→ **EXERCISE INSTRUCTIONS**:
The full set of records must be printed exactly as given.

→ **EXERCISE DATA**:
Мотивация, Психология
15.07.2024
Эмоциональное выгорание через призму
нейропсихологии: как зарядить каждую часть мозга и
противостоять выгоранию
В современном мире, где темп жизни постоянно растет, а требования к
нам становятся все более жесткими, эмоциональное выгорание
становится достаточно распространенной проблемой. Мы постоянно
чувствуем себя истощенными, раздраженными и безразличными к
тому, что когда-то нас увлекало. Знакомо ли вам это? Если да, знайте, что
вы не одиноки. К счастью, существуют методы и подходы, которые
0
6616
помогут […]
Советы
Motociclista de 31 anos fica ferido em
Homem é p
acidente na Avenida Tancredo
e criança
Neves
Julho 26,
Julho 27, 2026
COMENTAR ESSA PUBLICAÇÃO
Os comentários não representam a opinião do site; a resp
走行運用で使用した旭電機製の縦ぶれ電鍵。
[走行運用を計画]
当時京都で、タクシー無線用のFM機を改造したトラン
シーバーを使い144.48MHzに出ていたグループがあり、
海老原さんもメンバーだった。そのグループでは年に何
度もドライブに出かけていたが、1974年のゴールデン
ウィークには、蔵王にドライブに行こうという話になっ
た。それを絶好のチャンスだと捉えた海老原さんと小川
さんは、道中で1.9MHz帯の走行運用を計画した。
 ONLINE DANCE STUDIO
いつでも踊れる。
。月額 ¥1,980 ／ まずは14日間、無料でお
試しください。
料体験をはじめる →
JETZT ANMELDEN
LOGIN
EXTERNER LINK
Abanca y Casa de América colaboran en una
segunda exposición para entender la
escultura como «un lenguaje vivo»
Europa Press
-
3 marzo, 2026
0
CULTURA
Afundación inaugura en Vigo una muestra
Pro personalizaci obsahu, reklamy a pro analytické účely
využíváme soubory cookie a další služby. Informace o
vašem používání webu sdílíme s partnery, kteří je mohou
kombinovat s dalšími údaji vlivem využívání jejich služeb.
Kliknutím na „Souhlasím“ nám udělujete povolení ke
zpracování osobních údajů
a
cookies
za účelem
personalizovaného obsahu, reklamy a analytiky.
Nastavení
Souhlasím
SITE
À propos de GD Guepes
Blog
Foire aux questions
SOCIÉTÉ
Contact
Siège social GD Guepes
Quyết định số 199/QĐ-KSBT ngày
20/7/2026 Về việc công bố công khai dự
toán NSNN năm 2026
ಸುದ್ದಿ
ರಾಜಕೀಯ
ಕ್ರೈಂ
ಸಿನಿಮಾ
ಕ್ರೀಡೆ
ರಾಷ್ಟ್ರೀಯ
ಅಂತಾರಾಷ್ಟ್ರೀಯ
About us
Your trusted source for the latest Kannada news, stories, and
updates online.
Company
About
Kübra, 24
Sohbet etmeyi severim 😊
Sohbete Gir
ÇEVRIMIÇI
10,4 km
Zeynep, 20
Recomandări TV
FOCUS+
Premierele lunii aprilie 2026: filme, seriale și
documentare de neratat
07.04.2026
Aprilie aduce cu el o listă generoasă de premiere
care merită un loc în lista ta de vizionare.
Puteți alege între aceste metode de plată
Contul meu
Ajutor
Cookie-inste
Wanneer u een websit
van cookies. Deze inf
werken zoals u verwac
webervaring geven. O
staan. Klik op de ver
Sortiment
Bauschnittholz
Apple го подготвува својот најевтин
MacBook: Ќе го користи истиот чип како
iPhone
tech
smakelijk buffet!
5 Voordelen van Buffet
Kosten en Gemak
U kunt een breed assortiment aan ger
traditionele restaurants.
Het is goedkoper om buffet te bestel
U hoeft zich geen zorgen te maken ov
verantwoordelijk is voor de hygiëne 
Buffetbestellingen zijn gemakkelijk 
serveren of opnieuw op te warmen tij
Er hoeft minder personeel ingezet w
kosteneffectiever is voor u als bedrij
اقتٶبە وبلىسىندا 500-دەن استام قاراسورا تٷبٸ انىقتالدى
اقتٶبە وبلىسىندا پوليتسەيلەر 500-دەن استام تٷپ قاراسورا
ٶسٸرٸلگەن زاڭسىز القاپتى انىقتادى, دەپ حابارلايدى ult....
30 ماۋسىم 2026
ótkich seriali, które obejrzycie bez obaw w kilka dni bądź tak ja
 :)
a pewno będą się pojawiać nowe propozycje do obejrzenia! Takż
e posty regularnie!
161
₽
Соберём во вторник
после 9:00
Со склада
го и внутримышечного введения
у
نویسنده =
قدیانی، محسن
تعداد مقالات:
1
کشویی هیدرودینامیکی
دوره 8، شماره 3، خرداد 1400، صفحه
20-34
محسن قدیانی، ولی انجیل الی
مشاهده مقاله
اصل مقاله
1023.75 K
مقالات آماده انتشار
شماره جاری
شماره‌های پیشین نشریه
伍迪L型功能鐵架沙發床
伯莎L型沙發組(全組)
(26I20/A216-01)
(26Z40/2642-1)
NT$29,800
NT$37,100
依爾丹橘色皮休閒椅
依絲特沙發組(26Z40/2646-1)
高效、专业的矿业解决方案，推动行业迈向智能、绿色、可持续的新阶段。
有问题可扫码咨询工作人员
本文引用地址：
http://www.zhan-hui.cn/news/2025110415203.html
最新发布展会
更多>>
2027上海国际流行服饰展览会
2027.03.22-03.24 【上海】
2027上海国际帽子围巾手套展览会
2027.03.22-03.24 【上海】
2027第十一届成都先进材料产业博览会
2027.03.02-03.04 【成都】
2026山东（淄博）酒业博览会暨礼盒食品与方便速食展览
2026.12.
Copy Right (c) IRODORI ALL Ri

→ **REPLY**:
Мотивация, Психология
15.07.2024
Эмоциональное выгорание через призму
нейропсихологии: как зарядить каждую часть мозга и
противостоять выгоранию
В современном мире, где темп жизни постоянно растет, а требования к
нам становятся все более жесткими, эмоциональное выгорание
становится достаточно распространенной проблемой. Мы постоянно
чувствуем себя истощенными, раздраженными и безразличными к
тому, что когда-то нас увлекало. Знакомо ли вам это? Если да, знайте, что
вы не одиноки. К счастью, существуют методы и подходы, которые
0
6616
помогут […]
Советы
Motociclista de 31 anos fica ferido em
Homem é p
acidente na Avenida Tancredo
e criança
Neves
Julho 26,
Julho 27, 2026
COMENTAR ESSA PUBLICAÇÃO
Os comentários não representam a opinião do site; a resp
走行運用で使用した旭電機製の縦ぶれ電鍵。
[走行運用を計画]
当時京都で、タクシー無線用のFM機を改造したトラン
シーバーを使い144.48MHzに出ていたグループがあり、
海老原さんもメンバーだった。そのグループでは年に何
度もドライブに出かけていたが、1974年のゴールデン
ウィークには、蔵王にドライブに行こうという話になっ
た。それを絶好のチャンスだと捉えた海老原さんと小川
さんは、道中で1.9MHz帯の走行運用を計画した。
 ONLINE DANCE STUDIO
いつでも踊れる。
。月額 ¥1,980 ／ まずは14日間、無料でお
試しください。
料体験をはじめる →
JETZT ANMELDEN
LOGIN
EXTERNER LINK
Abanca y Casa de América colaboran en una
segunda exposición para entender la
escultura como «un lenguaje vivo»
Europa Press
-
3 marzo, 2026
0
CULTURA
Afundación inaugura en Vigo una muestra
Pro personalizaci obsahu, reklamy a pro analytické účely
využíváme soubory cookie a další služby. Informace o
vašem používání webu sdílíme s partnery, kteří je mohou
kombinovat s dalšími údaji vlivem využívání jejich služeb.
Kliknutím na „Souhlasím“ nám udělujete povolení ke
zpracování osobních údajů
a
cookies
za účelem
personalizovaného obsahu, reklamy a analytiky.
Nastavení
Souhlasím
SITE
À propos de GD Guepes
Blog
Foire aux questions
SOCIÉTÉ
Contact
Siège social GD Guepes
Quyết định số 199/QĐ-KSBT ngày
20/7/2026 Về việc công bố công khai dự
toán NSNN năm 2026
ಸುದ್ದಿ
ರಾಜಕೀಯ
ಕ್ರೈಂ
ಸಿನಿಮಾ
ಕ್ರೀಡೆ
ರಾಷ್ಟ್ರೀಯ
ಅಂತಾರಾಷ್ಟ್ರೀಯ
About us
Your trusted source for the latest Kannada news, stories, and
updates online.
Company
About
Kübra, 24
Sohbet etmeyi severim 😊
Sohbete Gir
ÇEVRIMIÇI
10,4 km
Zeynep, 20
Recomandări TV
FOCUS+
Premierele lunii aprilie 2026: filme, seriale și
documentare de neratat
07.04.2026
Aprilie aduce cu el o listă generoasă de premiere
care merită un loc în lista ta de vizionare.
Puteți alege între aceste metode de plată
Contul meu
Ajutor
Cookie-inste
Wanneer u een websit
van cookies. Deze inf
werken zoals u verwac
webervaring geven. O
staan. Klik op de ver
Sortiment
Bauschnittholz
Apple го подготвува својот најевтин
MacBook: Ќе го користи истиот чип како
iPhone
tech
smakelijk buffet!
5 Voordelen van Buffet
Kosten en Gemak
U kunt een breed assortiment aan ger
traditionele restaurants.
Het is goedkoper om buffet te bestel
U hoeft zich geen zorgen te maken ov
verantwoordelijk is voor de hygiëne 
Buffetbestellingen zijn gemakkelijk 
serveren of opnieuw op te warmen tij
Er hoeft minder personeel ingezet w
kosteneffectiever is voor u als bedrij
اقتٶبە وبلىسىندا 500-دەن استام قاراسورا تٷبٸ انىقتالدى
اقتٶبە وبلىسىندا پوليتسەيلەر 500-دەن استام تٷپ قاراسورا
ٶسٸرٸلگەن زاڭسىز القاپتى انىقتادى, دەپ حابارلايدى ult....
30 ماۋسىم 2026
ótkich seriali, które obejrzycie bez obaw w kilka dni bądź tak ja
 :)
a pewno będą się pojawiać nowe propozycje do obejrzenia! Takż
e posty regularnie!
161
₽
Соберём во вторник
после 9:00
Со склада
го и внутримышечного введения
у
نویسنده =
قدیانی، محسن
تعداد مقالات:
1
کشویی هیدرودینامیکی
دوره 8، شماره 3، خرداد 1400، صفحه
20-34
محسن قدیانی، ولی انجیل الی
مشاهده مقاله
اصل مقاله
1023.75 K
مقالات آماده انتشار
شماره جاری
شماره‌های پیشین نشریه
伍迪L型功能鐵架沙發床
伯莎L型沙發組(全組)
(26I20/A216-01)
(26Z40/2642-1)
NT$29,800
NT$37,100
依爾丹橘色皮休閒椅
依絲特沙發組(26Z40/2646-1)
高效、专业的矿业解决方案，推动行业迈向智能、绿色、可持续的新阶段。
有问题可扫码咨询工作人员
本文引用地址：
http://www.zhan-hui.cn/news/2025110415203.html
最新发布展会
更多>>
2027上海国际流行服饰展览会
2027.03.22-03.24 【上海】
2027上海国际帽子围巾手套展览会
2027.03.22-03.24 【上海】
2027第十一届成都先进材料产业博览会
2027.03.02-03.04 【成都】
2026山东（淄博）酒业博览会暨礼盒食品与方便速食展览
2026.12.
Copy Right (c) IRODORI ALL Ri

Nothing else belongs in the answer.